Nama wedang ronde berasal dari bahasa Jawa yakni wedang artinya minuman dan ronde artinya bulat
Komposisi wedang ronde ini yaitu adonan tepung ketan berisi kacang tanah tumbuk dengan kuah gula jahe hangat. Cita rasanya yaitu manis dan hangat. tak heran kalau wedang ronde ini paling enak dikonsumsi saat udara dingin
Jangan terkejut dahulu Dikala mendengar Namanya.

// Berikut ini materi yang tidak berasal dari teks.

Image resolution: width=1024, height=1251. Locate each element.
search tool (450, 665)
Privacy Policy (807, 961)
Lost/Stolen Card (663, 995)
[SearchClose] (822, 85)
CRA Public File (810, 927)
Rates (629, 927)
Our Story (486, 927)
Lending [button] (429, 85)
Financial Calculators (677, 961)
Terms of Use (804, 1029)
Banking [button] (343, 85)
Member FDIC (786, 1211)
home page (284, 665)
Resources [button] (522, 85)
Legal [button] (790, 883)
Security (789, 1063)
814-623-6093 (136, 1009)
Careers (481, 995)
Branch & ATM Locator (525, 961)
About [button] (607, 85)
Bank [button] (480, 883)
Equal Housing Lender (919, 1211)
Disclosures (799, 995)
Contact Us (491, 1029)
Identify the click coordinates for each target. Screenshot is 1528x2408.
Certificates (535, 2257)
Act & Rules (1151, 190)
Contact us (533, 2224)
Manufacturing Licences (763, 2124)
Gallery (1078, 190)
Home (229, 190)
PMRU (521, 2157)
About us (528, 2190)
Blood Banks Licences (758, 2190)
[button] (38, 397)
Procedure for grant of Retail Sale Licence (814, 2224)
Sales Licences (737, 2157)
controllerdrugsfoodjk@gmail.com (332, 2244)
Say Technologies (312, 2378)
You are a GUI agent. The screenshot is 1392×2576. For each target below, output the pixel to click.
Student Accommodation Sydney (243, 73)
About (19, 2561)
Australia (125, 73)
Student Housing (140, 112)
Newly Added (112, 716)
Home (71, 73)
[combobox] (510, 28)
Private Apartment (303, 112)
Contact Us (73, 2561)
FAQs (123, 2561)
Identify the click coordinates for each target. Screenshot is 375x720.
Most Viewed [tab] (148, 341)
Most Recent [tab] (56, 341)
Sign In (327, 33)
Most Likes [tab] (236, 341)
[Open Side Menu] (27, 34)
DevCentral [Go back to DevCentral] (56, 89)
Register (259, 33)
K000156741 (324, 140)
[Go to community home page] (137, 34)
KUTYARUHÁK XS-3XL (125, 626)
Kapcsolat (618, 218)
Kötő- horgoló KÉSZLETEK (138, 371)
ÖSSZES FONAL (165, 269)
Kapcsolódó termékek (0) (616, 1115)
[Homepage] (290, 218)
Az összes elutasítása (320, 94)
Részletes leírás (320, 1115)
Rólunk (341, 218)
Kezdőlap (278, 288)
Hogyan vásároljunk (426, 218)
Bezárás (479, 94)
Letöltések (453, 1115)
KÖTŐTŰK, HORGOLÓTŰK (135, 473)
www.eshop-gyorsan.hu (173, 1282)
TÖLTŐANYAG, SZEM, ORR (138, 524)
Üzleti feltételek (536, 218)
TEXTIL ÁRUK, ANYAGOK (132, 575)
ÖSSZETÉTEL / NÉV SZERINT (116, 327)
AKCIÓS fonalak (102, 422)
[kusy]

Sedangkan bernama arak pletok, tetapi jangan khawatir sebab minuman ini sama sekali tak mengandung alkohol. Minuman tradisional ini berasal dari rempah-rempah yang tidak memabukkan.
5. Arak Pletok
Memabukkan pletok bermula pada zaman penjajahan Belanda. Saat itu, orang Belanda gemar minum-minum sehabis kerja tujuannya untuk menghangatkan badan. Oleh sebab itu, masyarakat malahan mengadaptasi tradisi tersebut sehingga terciptalah minuman memabukkan pletok.
Arak Pletok terbuat dari campuran rempah seperti jahe, pandan, serai, kapulaga, dan kayu manis. Kemudian, Warna merah khas dari minuman ini berasal dari kayu secang. Minuman lazim hadir dalam wujud dingin, melainkan minuman ini konsisten berasa hangat sebab efek dari rempahnya.
Beralkohol pletok ini sungguh-sungguh tersohor kalangan masyarakat Betawi. Kenapa, arak pletok dikala ini telah populer dan Anda dan dapat menemukannya di sentra oleh-oleh khas Jakarta.
6. Wedang Uwuh
Memabukkan tradisional hangat lainnya yaitu Wedang Uwuh yang dalam bahasa Jawa berarti “Beralkohol Sampah”. bernama demikian? ini karena minuman ini berasal dari banyak campuran dedaunan dan rempah.
Wedang uwuh ini berasal dari Yogyakarta. Wedang uwuh terbuat dari jahe, kayu secang, cengkeh, kayu manis, pala, akar sere dan kapulaga yang membikin cita rasanya otentik.
Perpaduan rasa manis, pedas menghangatkan, serta wewangian khas dengan warna merah cemerlang membuat minuman ini memiliki keunikan tersendiri dan sesuai untuk menghangatkan tubuh di musim hujan.
Demikianlah review kamu mengenai beragam variasi minuman tradisional yang berguna untuk tubuh. Semoga senantiasa kita bisa selalu menjaga Kesehatan di musim hujan ini.
Semoga artikel ini berkhasiat bagi Anda yang membutuhkannya dan jangan lewatkan masakan menarik lainnya hanya di Blog Evermos.